The Storm Peak Lab Cloud Property Validation Experiment: description and early results

 

Authors

Chuck N. Long (deceased) — NOAA- Earth System Research Laboratory
Gerald Mace — University of Utah
Roger Marchand — University of Washington
Matthew Shupe — University of Colorado
Paul Lawson — SPEC, Inc.
Ian B. McCubbin — Desert Research Institute
Gannet Hallar — University of Utah

Linnea Avallone — National Science Foundation

Category

Cloud Properties

Description

Location of the AMF2 Thunderhead site during STORMVEX. The AMF2 van is located to the right and slightly below the Lodge. Picture taken from the face of Storm Peak just below the Storm Peak Lab.
From November 2010 through April 2011, the second ARM Mobile Facility (AMF2) was deployed to Steamboat Springs, Colorado, USA, to collect routine remote sensing data while aerosol and cloud property data were collected by mountain-top probes operated by the Storm Peak Laboratory (SPL) and by the University of Wyoming King Air research aircraft. The ground-based instruments included a scanning W-band radar (SWACR) and the new high spectral resolution lidar. The AMF2 instruments were deployed at various locations on the mountain ranging from the valley floor to just 400 m below the SPL laboratory elevation. The late autumn and early winter of 2010/11 (December–January as of this writing) provided nearly continuous cloud cover and frequent, almost daily, precipitation events that ranged from blizzards with intense upslope wind to light snow and even liquid-phase drizzle in light wind. Conditions at SPL ranged from thick liquid cloud with heavy snowfall to liquid clouds with no measureable precipitation to light snowfall with no measureable liquid cloud. In short, both remote and in situ sensors measured an extremely wide range of conditions over a period of time spanning many months.

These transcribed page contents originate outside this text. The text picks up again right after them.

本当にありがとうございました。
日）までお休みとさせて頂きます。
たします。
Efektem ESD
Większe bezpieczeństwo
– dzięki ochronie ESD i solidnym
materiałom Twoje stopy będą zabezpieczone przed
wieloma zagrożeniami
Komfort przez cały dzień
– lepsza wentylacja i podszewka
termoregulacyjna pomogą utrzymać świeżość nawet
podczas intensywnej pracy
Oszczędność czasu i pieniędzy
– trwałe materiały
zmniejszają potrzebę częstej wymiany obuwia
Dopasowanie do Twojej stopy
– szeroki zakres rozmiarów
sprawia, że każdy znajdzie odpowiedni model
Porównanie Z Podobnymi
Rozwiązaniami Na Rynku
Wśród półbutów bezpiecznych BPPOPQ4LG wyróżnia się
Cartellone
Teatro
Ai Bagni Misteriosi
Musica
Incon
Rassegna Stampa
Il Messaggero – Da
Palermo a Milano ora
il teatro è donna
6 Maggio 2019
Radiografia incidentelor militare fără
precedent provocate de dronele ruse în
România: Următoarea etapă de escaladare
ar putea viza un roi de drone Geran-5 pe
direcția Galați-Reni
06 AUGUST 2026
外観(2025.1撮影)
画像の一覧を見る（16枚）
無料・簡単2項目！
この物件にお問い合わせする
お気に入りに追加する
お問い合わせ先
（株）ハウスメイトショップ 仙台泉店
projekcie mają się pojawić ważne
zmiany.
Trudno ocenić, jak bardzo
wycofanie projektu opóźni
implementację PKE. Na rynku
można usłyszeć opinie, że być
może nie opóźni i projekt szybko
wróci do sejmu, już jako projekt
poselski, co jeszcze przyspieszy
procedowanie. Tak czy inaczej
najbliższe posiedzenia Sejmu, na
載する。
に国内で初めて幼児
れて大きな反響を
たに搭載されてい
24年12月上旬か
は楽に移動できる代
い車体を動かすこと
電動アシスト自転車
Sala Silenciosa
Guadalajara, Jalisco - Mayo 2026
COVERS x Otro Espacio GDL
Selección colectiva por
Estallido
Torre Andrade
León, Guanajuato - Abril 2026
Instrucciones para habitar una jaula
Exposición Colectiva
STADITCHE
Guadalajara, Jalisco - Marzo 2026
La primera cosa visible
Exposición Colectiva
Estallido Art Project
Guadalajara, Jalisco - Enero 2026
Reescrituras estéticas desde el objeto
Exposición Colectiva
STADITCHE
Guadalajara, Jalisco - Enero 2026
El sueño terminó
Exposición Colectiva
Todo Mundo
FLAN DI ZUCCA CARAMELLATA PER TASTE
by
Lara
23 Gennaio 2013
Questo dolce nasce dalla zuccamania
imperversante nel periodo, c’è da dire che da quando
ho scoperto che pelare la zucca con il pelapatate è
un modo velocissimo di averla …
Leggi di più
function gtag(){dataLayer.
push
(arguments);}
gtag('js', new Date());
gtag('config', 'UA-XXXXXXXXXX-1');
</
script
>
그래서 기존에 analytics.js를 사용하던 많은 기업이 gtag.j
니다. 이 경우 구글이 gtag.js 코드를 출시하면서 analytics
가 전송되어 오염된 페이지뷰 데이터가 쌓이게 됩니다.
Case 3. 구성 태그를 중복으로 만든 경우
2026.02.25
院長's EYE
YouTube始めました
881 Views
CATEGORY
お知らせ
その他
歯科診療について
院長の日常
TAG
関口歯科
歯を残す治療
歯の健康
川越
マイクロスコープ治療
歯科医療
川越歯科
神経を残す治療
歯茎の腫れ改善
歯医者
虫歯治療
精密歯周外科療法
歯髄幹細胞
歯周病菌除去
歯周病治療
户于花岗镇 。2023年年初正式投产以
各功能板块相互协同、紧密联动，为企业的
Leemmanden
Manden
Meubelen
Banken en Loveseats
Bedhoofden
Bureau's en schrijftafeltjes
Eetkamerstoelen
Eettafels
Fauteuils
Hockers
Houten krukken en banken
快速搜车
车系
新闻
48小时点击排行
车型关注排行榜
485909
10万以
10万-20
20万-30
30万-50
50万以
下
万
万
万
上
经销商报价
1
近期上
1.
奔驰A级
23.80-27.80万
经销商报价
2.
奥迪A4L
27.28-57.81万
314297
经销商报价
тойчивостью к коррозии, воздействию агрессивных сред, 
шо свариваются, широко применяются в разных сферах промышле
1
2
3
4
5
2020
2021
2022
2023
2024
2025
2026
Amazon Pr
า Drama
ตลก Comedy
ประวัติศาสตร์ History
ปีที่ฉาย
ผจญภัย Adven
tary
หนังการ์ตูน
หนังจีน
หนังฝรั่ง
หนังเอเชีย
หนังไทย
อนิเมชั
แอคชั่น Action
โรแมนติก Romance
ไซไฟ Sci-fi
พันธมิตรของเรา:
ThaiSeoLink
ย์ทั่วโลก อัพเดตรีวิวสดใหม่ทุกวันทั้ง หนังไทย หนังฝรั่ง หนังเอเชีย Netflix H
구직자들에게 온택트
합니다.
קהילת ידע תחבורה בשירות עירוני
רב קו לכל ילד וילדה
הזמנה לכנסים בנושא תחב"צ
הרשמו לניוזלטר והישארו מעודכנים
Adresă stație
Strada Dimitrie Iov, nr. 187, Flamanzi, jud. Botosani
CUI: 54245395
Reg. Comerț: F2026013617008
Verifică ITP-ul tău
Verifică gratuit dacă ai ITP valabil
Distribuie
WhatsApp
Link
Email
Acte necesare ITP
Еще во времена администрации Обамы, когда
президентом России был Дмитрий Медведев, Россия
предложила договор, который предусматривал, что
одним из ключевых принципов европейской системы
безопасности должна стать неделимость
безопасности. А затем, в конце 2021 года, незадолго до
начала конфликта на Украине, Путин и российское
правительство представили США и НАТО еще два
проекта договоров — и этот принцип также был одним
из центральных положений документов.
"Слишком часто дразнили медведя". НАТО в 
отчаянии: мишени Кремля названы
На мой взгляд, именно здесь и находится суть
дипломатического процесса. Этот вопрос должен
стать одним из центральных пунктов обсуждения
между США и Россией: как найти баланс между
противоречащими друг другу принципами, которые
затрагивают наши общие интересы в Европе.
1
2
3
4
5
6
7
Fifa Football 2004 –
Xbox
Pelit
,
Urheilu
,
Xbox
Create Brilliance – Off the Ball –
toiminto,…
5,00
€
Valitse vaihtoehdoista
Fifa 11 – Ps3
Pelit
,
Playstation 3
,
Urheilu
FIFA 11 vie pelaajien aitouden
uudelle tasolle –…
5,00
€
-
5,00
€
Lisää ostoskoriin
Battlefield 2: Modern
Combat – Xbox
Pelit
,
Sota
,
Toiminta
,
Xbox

Early science is focusing on the degree to which cloud and precipitation signals can be extracted from the vertically pointing W-band radar spectra and the extent to which cloud and precipitation retrievals derived from vertically pointing data can be applied to off-zenith volume scans. Scanning polarization sensitive W-band radar is revealing the degree to which orientation and riming of snow influence the measurement of radar reflectivity at vertical incidence. This has significant implications for the retrieval of snowfall by cloud radars. These issues will be explored more fully in this presentation.